## WHAT YOU NEED TO DO
Transcribe verbatim the span of lines that opens with the line containing "deutscher Act in" and closes with the last line of the data below.

## Dataset entries
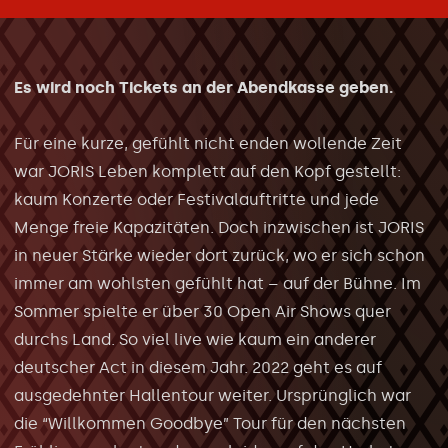
Es wird noch Tickets an der Abendkasse geben.
Für eine kurze, gefühlt nicht enden wollende Zeit
war JORIS Leben komplett auf den Kopf gestellt:
kaum Konzerte oder Festivalauftritte und jede
Menge freie Kapazitäten. Doch inzwischen ist JORIS
in neuer Stärke wieder dort zurück, wo er sich schon
immer am wohlsten gefühlt hat – auf der Bühne. Im
Sommer spielte er über 30 Open Air Shows quer
durchs Land. So viel live wie kaum ein anderer
deutscher Act in diesem Jahr. 2022 geht es auf
ausgedehnter Hallentour weiter. Ursprünglich war
die “Willkommen Goodbye” Tour für den nächsten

## SOLUTION TO THIS EXERCISE
deutscher Act in diesem Jahr. 2022 geht es auf
ausgedehnter Hallentour weiter. Ursprünglich war
die “Willkommen Goodbye” Tour für den nächsten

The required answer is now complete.